La materia non viene lavorata o piegata ai voleri di un disegno, ma utilizzata nella sua qualità fisica e nelle sue caratteristiche naturali, integrazione e non cornice alle parti plastiche. Questo potere metamorfico, che Paola Crema ha riconosciuto negli oggetti naturali, diventa lo strumento della sua volontà espressiva. Così anche materiali relativamente preziosi come le madreperle delle conchiglie sono valorizzate nello splendore delle superfici e nella rarità, piuttosto che nel valore intrinseco, oppure il colore e l’effetto cangiante sono utilizzati per alludere alle opalescenze delle ali delle farfalle o a quelle delle pietre preziose.
In questo, da persona colta qual è, Paola Crema non ha attinto a certi momenti della tradizione artistica copiando le soluzioni messe in atto da altri, ma adattando alla propria sensibilità un metodo stilistico. Così l’attenzione dell’Art Nouveau alla metamorfosi delle figure o quella del simbolismo per un mondo metafisico inquieto e irreale sono certamente stati uno spunto, ma del tutto personalizzato da uno stile autonomo e riconoscibile.

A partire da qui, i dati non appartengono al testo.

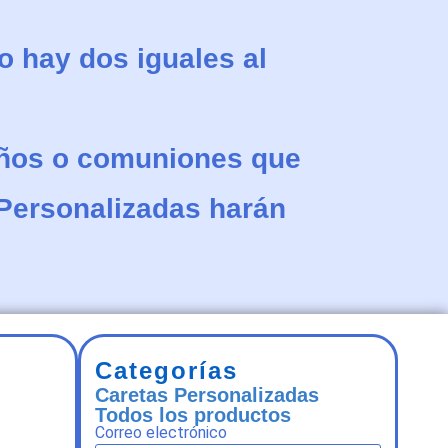
o hay dos iguales al
ños o comuniones que
 Personalizadas harán
Categorías
Caretas Personalizadas
Todos los productos
Correo electrónico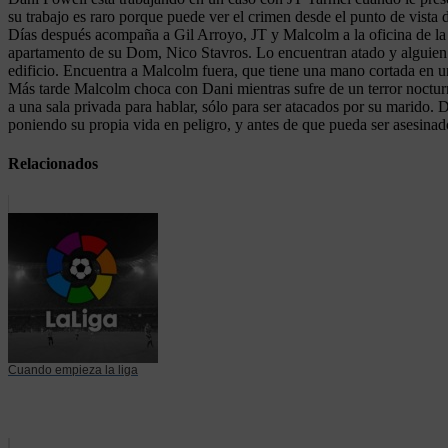
su trabajo es raro porque puede ver el crimen desde el punto de vista 
Días después acompaña a Gil Arroyo, JT y Malcolm a la oficina de la
apartamento de su Dom, Nico Stavros. Lo encuentran atado y alguien l
edificio. Encuentra a Malcolm fuera, que tiene una mano cortada en una
Más tarde Malcolm choca con Dani mientras sufre de un terror nocturno
a una sala privada para hablar, sólo para ser atacados por su marido. 
poniendo su propia vida en peligro, y antes de que pueda ser asesinad
Relacionados
Cuando empieza la liga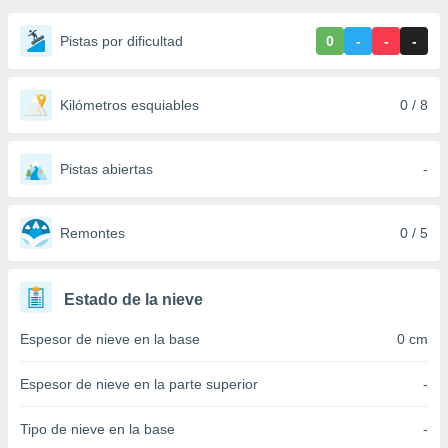
ediante
ecnologías
Pistas por dificultad
0
-
-
-
nos permite
estra
ara seguir
e contenido
Kilómetros esquiables
0 / 8
stándares
ACEPTAR
sin coste.
Y
CONTINUAR
Pistas abiertas
-
 botón
continuar",
der a la
CONFIGURACIÓN
ndo la
Remontes
0 / 5
 de todas
, ya sean
de nuestros
Estado de la nieve
 nos
Espesor de nieve en la base
0 cm
 y análisis
tamiento en
b, así como
Espesor de nieve en la parte superior
-
un perfil
para
Tipo de nieve en la base
-
ublicidad y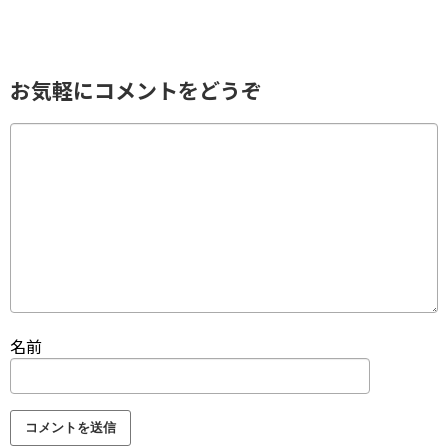
お気軽にコメントをどうぞ
名前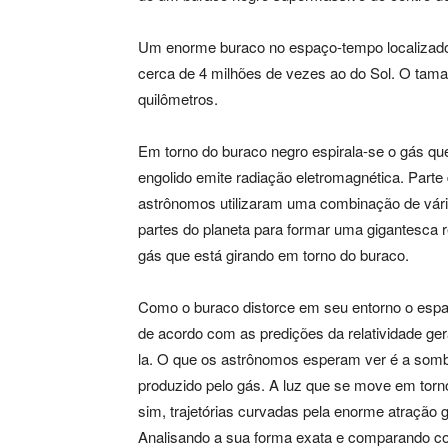
Um enorme buraco no espaço-tempo localizado 
cerca de 4 milhões de vezes ao do Sol. O tama
quilômetros.
Em torno do buraco negro espirala-se o gás que
engolido emite radiação eletromagnética. Parte
astrônomos utilizaram uma combinação de vário
partes do planeta para formar uma gigantesca 
gás que está girando em torno do buraco.
Como o buraco distorce em seu entorno o esp
de acordo com as predições da relatividade ge
la. O que os astrônomos esperam ver é a somb
produzido pelo gás. A luz que se move em torn
sim, trajetórias curvadas pela enorme atração
Analisando a sua forma exata e comparando c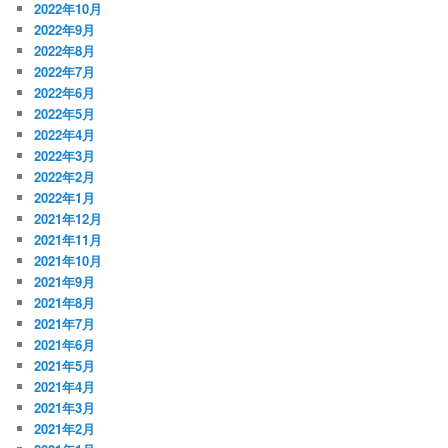
2022年10月
2022年9月
2022年8月
2022年7月
2022年6月
2022年5月
2022年4月
2022年3月
2022年2月
2022年1月
2021年12月
2021年11月
2021年10月
2021年9月
2021年8月
2021年7月
2021年6月
2021年5月
2021年4月
2021年3月
2021年2月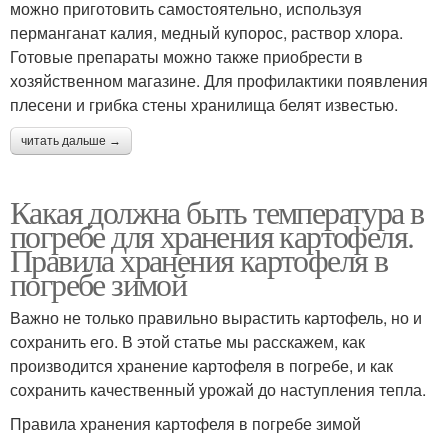
можно приготовить самостоятельно, используя
перманганат калия, медный купорос, раствор хлора.
Готовые препараты можно также приобрести в
хозяйственном магазине. Для профилактики появления
плесени и грибка стены хранилища белят известью.
читать дальше →
Какая должна быть температура в
погребе для хранения картофеля.
Правила хранения картофеля в
погребе зимой
Важно не только правильно вырастить картофель, но и
сохранить его. В этой статье мы расскажем, как
производится хранение картофеля в погребе, и как
сохранить качественный урожай до наступления тепла.
Правила хранения картофеля в погребе зимой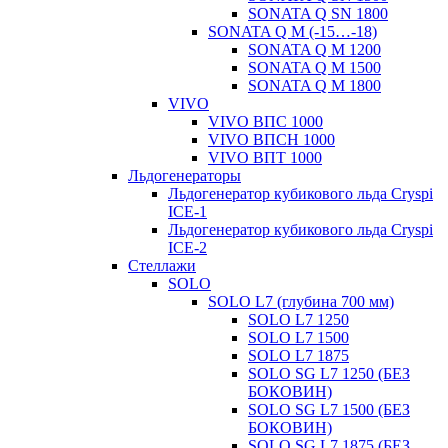
SONATA Q SN 1800
SONATA Q M (-15…-18)
SONATA Q M 1200
SONATA Q M 1500
SONATA Q M 1800
VIVO
VIVO ВПС 1000
VIVO ВПСН 1000
VIVO ВПТ 1000
Льдогенераторы
Льдогенератор кубикового льда Cryspi
ICE-1
Льдогенератор кубикового льда Cryspi
ICE-2
Стеллажи
SOLO
SOLO L7 (глубина 700 мм)
SOLO L7 1250
SOLO L7 1500
SOLO L7 1875
SOLO SG L7 1250 (БЕЗ
БОКОВИН)
SOLO SG L7 1500 (БЕЗ
БОКОВИН)
SOLO SG L7 1875 (БЕЗ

Questa autentica originalità la si riconosce anche nella preferenza per certi materiali rispetto ad altri. Nei gioielli, l’oro non è amato dall’artista, poiché l’argento, freddo e lunare, meglio si accosta per contrasto ai colori delle giade, dei coralli, delle pietre dure, delle perle, ma nello stesso tempo si integrano in un tutto unico.
I richiami sono infiniti, ma proprio per questo l’arte di Paola Crema è assolutamente originale non solo nella sperimentazione continua di materiali, ma nell’uso che ne viene fatto. Originalità non nella bizzarria ma nella capacità di evocare richiami familiari e nello stesso tempo nuovi, di abbandono ma nello stesso tempo di asprezza, di pace e di inquietudine, un gioco di contrasti che spinge ad andare più in là della esperienza visiva, poiché il tatto avrebbe per lo spettatore lo stesso valore conoscitivo. Passare le mani sulle superfici, che dalla levigatezza dei volti, passano alla scabrosità delle perlinature, dal freddo del metallo al tepore della madreperla, dalla durezza dell’argento alla morbidezza delle conchiglie, provoca le stesse sensazioni di una conoscenza mentale.
Per tutti questi motivi, l’arte di Paola Crema non può avere né seguaci, né imitatori; è irripetibile e indipendente perché è frutto del suo essere se stessa, con la sua eredità di conoscenze e di esperienze umane e intellettuali.